Same as above, but keep it connected and only disconnect it after a certain period of inactivity: Will cause problems because the amount of sql connections is limited and will also limit the amount of users of your application.
Keep the entities detached and only attach them every 10 minutes, say, to commit the changes: Will cause problems because of stale data in the detached entities. You will have to track changes yourself, which makes you end up with a piece of code that looks like the session itself.
It would be useless to go into more detail now, because I would just repeat the manuals/tutorials/book. When you use a session per request, you probably won't have problems in 99% of the application you describe (and maybe not at all). Session is a lightweight not threadsafe class, that to live a very short. When you want to know exactly how the session/connection/caching/transaction management works, I recommend to read a manual first, and than ask some more detailed questions about the unclear subjects.
Read the 'ISessionFactory' on this page of NHibernate documentation. ISessions are meant to be single-threaded (i.e., not thread-safe) which probably means that you shouldn't be sharing it across users. ISessionFactory should be created once by your application and ISessions should be created for each unit of work. Remember that creating an ISessions does not necessarily result in opening a database connection. That depends on how your SessionFactory's connection pooling strategy is configured.
You may also want to look at Hibernate's Documentation on Session and Transaction.

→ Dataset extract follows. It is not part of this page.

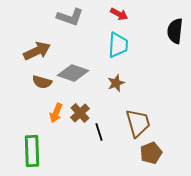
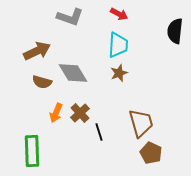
gray diamond: rotated 40 degrees clockwise
brown star: moved 3 px right, 10 px up
brown trapezoid: moved 3 px right
brown pentagon: rotated 25 degrees counterclockwise
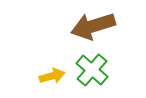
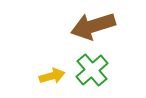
green cross: rotated 8 degrees clockwise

I would aim to keep everything in memory, and either journal changes or take periodic offline snapshots.
Have a read through NHibernate Best Practices with ASP.NET, there are some very good tips in here for a start. As mentioned already be very careful with an ISession as it is NOT threadsafe, so just keep that in mind.
If you require something a little more complex then take a look into the NHibernate.Burrow contrib project. It states something like "the real power Burrow provides is that a Burrow conversation can span over multiple http requests".